--- Source data Enclosed Below ---

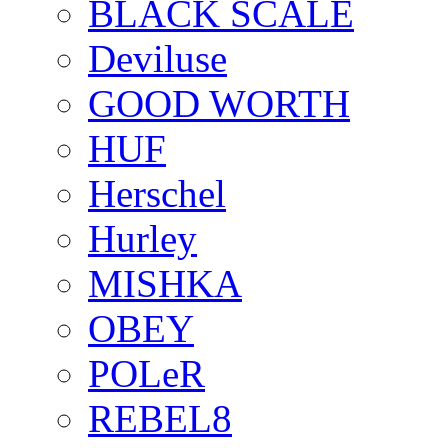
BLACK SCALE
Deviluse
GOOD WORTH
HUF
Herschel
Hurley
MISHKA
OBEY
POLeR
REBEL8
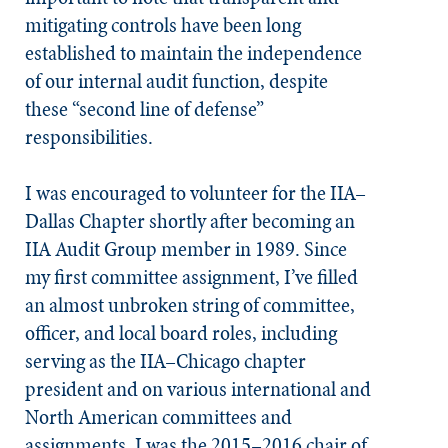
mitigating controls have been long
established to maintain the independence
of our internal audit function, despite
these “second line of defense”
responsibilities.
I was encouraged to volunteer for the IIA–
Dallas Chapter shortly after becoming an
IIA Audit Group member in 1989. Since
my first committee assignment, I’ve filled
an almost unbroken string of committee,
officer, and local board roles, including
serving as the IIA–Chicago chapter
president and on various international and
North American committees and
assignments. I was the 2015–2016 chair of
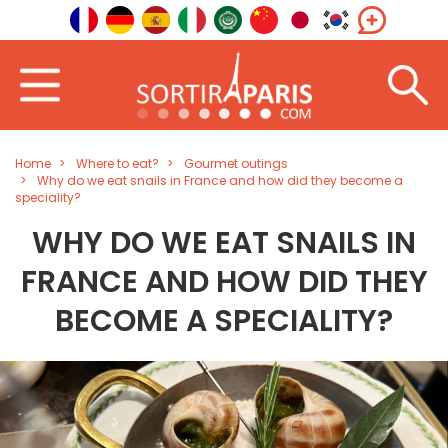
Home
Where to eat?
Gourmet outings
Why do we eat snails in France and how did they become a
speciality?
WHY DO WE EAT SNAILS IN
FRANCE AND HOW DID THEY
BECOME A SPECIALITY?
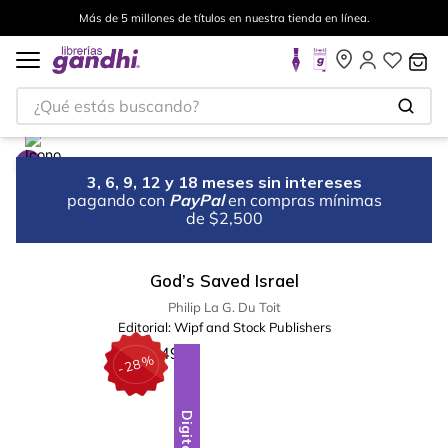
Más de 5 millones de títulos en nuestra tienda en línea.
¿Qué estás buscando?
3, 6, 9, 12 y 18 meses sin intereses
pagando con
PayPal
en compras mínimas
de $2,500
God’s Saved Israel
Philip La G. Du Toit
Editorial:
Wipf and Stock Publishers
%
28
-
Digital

--- End of Enclosed Source data ---
--- Source data Enclosed Below ---

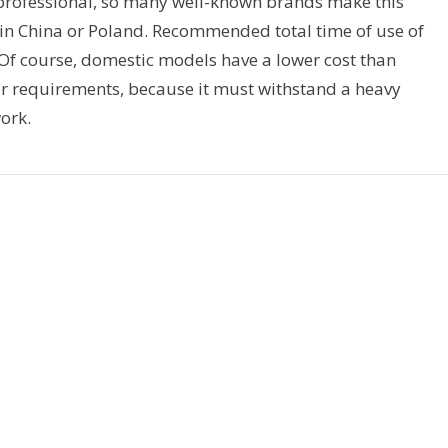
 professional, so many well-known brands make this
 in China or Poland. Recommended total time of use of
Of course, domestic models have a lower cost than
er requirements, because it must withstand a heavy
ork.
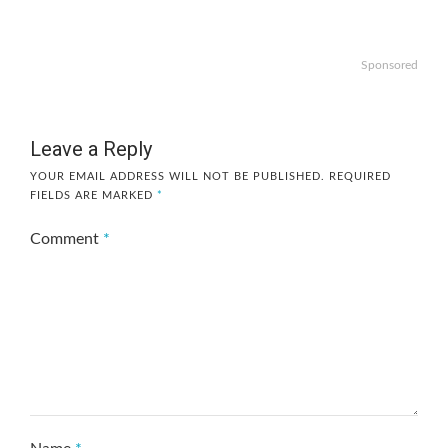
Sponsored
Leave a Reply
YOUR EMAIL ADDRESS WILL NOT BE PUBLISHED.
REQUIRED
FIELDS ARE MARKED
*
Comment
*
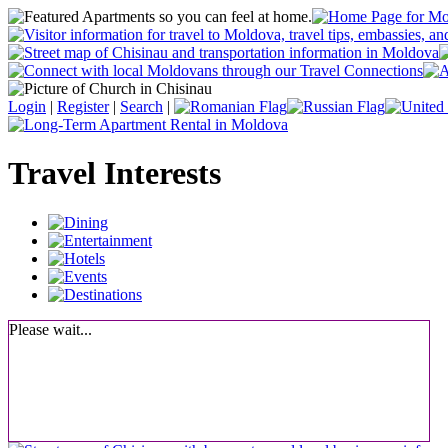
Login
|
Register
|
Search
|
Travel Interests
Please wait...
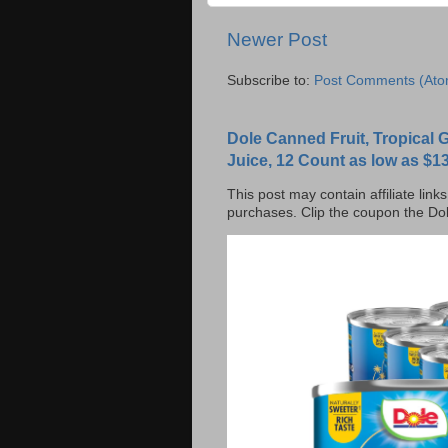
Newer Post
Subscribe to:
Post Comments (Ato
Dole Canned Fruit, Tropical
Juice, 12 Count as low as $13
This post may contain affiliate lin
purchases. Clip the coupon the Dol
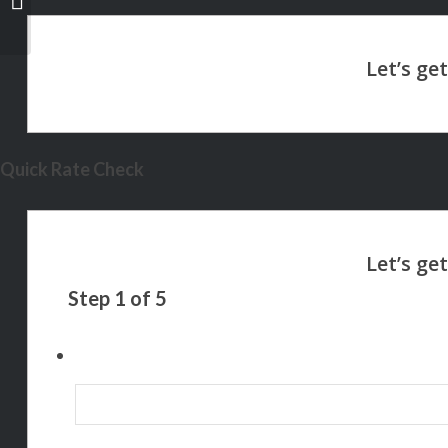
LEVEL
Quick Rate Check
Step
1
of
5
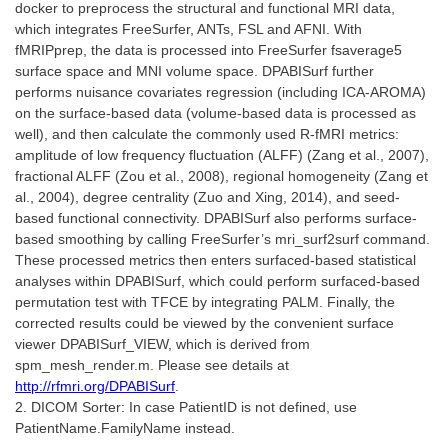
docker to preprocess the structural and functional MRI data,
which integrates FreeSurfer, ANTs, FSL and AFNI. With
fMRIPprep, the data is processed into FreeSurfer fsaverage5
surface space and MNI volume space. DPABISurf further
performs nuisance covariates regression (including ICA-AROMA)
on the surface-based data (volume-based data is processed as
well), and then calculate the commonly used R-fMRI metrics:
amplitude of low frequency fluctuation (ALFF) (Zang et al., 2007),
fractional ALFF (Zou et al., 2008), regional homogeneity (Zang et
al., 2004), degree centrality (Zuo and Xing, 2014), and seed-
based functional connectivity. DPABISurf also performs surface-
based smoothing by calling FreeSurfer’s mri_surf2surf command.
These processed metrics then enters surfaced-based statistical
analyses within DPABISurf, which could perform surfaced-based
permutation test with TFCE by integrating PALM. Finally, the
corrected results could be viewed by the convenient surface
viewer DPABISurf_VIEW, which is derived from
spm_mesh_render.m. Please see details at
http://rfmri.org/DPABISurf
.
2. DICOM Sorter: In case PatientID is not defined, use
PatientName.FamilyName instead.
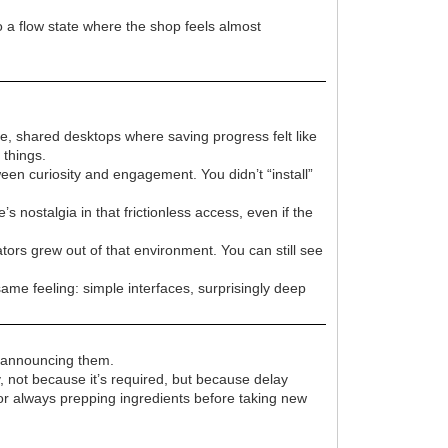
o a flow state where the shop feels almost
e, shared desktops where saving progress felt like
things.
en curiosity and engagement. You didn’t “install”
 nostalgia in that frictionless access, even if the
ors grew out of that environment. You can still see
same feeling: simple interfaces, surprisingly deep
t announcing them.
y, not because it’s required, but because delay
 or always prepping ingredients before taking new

--- End of Enclosed Source data ---
--- Source data Enclosed Below ---

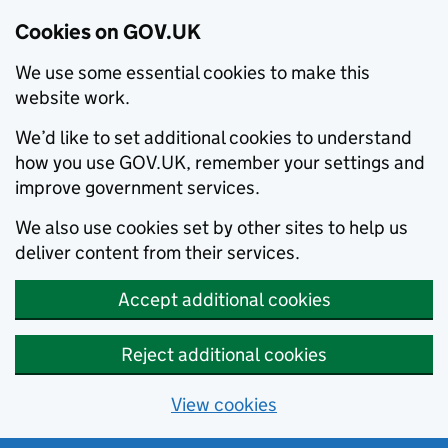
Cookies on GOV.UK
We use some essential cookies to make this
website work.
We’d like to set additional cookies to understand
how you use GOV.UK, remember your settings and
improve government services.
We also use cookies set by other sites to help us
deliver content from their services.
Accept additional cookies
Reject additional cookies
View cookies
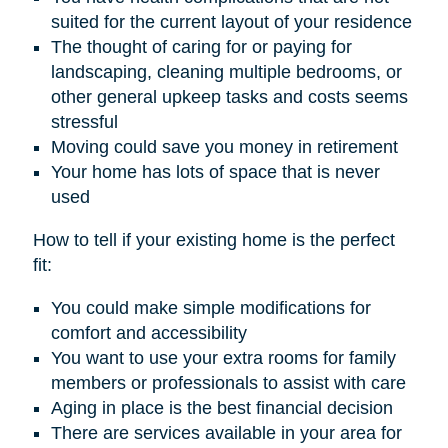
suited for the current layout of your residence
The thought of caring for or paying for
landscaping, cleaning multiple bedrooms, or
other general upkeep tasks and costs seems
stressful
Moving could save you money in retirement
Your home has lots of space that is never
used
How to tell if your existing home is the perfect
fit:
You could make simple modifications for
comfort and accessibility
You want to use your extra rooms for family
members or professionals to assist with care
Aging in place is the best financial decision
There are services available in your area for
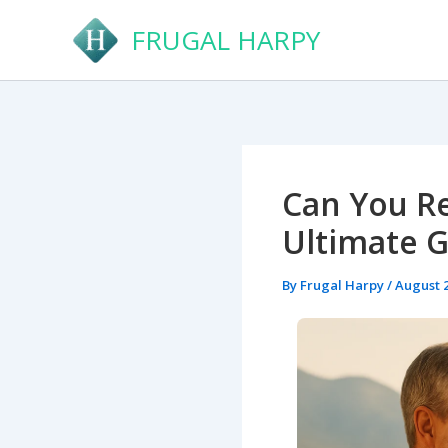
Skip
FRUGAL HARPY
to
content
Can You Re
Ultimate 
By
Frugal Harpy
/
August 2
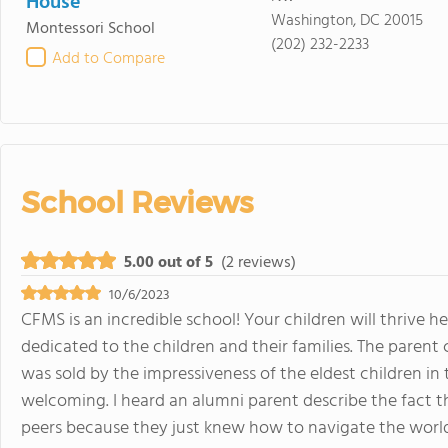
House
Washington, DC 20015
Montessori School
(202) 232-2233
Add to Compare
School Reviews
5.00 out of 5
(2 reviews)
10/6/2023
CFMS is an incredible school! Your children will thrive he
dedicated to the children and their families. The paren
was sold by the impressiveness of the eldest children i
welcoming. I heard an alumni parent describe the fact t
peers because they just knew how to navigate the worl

--- End of Enclosed Source data ---

**Problem:**
Look above for the line with "amplitude of low" and the line with "o a flow state where the shop feels almost". Give again exactly those two lines and all lines between them, pictures excluded.

**Written reply:**
amplitude of low frequency fluctuation (ALFF) (Zang et al., 2007),
fractional ALFF (Zou et al., 2008), regional homogeneity (Zang et
al., 2004), degree centrality (Zuo and Xing, 2014), and seed-
based functional connectivity. DPABISurf also performs surface-
based smoothing by calling FreeSurfer’s mri_surf2surf command.
These processed metrics then enters surfaced-based statistical
analyses within DPABISurf, which could perform surfaced-based
permutation test with TFCE by integrating PALM. Finally, the
corrected results could be viewed by the convenient surface
viewer DPABISurf_VIEW, which is derived from
spm_mesh_render.m. Please see details at
http://rfmri.org/DPABISurf
.
2. DICOM Sorter: In case PatientID is not defined, use
PatientName.FamilyName instead.
o a flow state where the shop feels almost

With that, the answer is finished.